Investigating Performance of Multi-Threading on Zen 3 and AMD Ryzen 5000

Name: Investigating Performance of Multi-Threading on Zen 3 and AMD Ryzen 5000
Item: Investigating Performance of Multi-Threading on Zen 3 and AMD Ryzen 5000
Author: Dr. Ian Cutress

by Dr. Ian Cutress on December 3, 2020 10:00 AM EST

126 Comments | Add A Comment

126 Comments

CPU Performance

For simplicity, we are listing the percentage performance differentials in all of our CPU testing – the number shown is the % performance of having SMT2 enabled compared to having the setting disabled. Our benchmark suite consists of over 120 tests, full details of which can be found in our #CPUOverload article.

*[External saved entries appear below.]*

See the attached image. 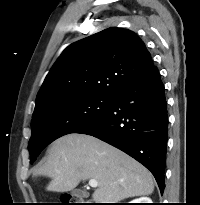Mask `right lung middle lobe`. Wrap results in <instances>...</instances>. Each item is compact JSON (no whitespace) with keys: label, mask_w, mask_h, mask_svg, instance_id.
I'll use <instances>...</instances> for the list:
<instances>
[{"label":"right lung middle lobe","mask_w":200,"mask_h":205,"mask_svg":"<svg viewBox=\"0 0 200 205\" xmlns=\"http://www.w3.org/2000/svg\"><path fill=\"white\" fill-rule=\"evenodd\" d=\"M113 97L86 95L52 104L32 117L28 149L32 164L40 152L55 139L75 133L104 116Z\"/></svg>","instance_id":"obj_1"}]
</instances>
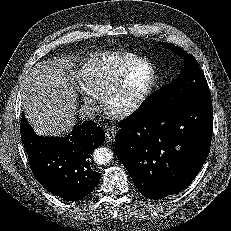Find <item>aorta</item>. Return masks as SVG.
<instances>
[{
    "mask_svg": "<svg viewBox=\"0 0 231 231\" xmlns=\"http://www.w3.org/2000/svg\"><path fill=\"white\" fill-rule=\"evenodd\" d=\"M93 157L97 164L103 165L108 164L111 161L113 153L109 148L100 147L95 149L93 152Z\"/></svg>",
    "mask_w": 231,
    "mask_h": 231,
    "instance_id": "1",
    "label": "aorta"
}]
</instances>
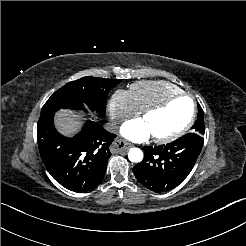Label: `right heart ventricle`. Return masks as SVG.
Segmentation results:
<instances>
[{
  "mask_svg": "<svg viewBox=\"0 0 246 246\" xmlns=\"http://www.w3.org/2000/svg\"><path fill=\"white\" fill-rule=\"evenodd\" d=\"M128 92L136 112L182 93L177 86L164 81H139L132 84Z\"/></svg>",
  "mask_w": 246,
  "mask_h": 246,
  "instance_id": "1",
  "label": "right heart ventricle"
}]
</instances>
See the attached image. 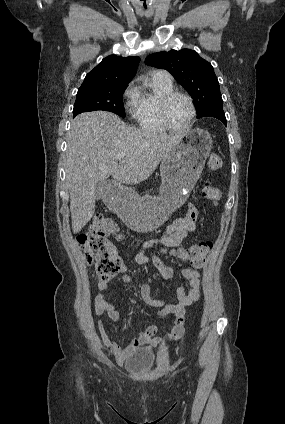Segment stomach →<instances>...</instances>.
I'll list each match as a JSON object with an SVG mask.
<instances>
[{
	"label": "stomach",
	"instance_id": "stomach-1",
	"mask_svg": "<svg viewBox=\"0 0 285 424\" xmlns=\"http://www.w3.org/2000/svg\"><path fill=\"white\" fill-rule=\"evenodd\" d=\"M212 143L207 131H192L162 160V183L158 196L124 195L120 191L114 195L109 206L136 231L157 229L186 201L202 173Z\"/></svg>",
	"mask_w": 285,
	"mask_h": 424
}]
</instances>
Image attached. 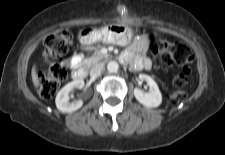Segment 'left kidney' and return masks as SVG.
Masks as SVG:
<instances>
[{
	"instance_id": "left-kidney-1",
	"label": "left kidney",
	"mask_w": 225,
	"mask_h": 155,
	"mask_svg": "<svg viewBox=\"0 0 225 155\" xmlns=\"http://www.w3.org/2000/svg\"><path fill=\"white\" fill-rule=\"evenodd\" d=\"M140 81H146L149 86V92H143L139 88L134 89V96L142 105L148 108L158 107L162 102V94L157 83L148 75L140 74Z\"/></svg>"
}]
</instances>
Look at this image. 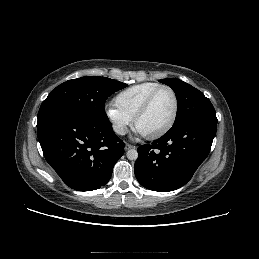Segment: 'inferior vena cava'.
Listing matches in <instances>:
<instances>
[{
    "instance_id": "obj_1",
    "label": "inferior vena cava",
    "mask_w": 259,
    "mask_h": 259,
    "mask_svg": "<svg viewBox=\"0 0 259 259\" xmlns=\"http://www.w3.org/2000/svg\"><path fill=\"white\" fill-rule=\"evenodd\" d=\"M113 129L117 134H120V135H125L126 133V130L122 125H114Z\"/></svg>"
}]
</instances>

Here are the single threaded results.

Single Threaded Tests AMD Ryzen 9 5950X
AnandTech	SMT Off Baseline	SMT On
y-Cruncher	100%	99.5%
Dwarf Fortress	100%	99.9%
Dolphin 5.0	100%	99.1%
CineBench R20	100%	99.7%
Web Tests	100%	99.1%
GeekBench (4+5)	100%	100.8%
SPEC2006	100%	101.2%
SPEC2017	100%	99.2%

Interestingly enough our single threaded performance was within a single percentage point across the stack (SPEC being +1.2%). Given that ST mode should arguably give more resources to each thread for consistency, the fact that we see no difference means that AMD’s implementation of giving a single thread access to all the resources even in SMT mode is quite good.

The multithreaded tests are a bit more diverse:

Multi-Threaded Tests AMD Ryzen 9 5950X
AnandTech	SMT Off Baseline	SMT On
Agisoft Photoscan	100%	98.2%
3D Particle Movement	100%	165.7%
3DPM with AVX2	100%	177.5%
y-Cruncher	100%	94.5%
NAMD AVX2	100%	106.6%
AIBench	100%	88.2%
Blender	100%	125.1%
Corona	100%	145.5%
POV-Ray	100%	115.4%
V-Ray	100%	126.0%
CineBench R20	100%	118.6%
HandBrake 4K HEVC	100%	107.9%
7-Zip Combined	100%	133.9%
AES Crypto	100%	104.9%
WinRAR	100%	111.9%
GeekBench (4+5)	100%	109.3%

Here we have a number of different factors affecting the results.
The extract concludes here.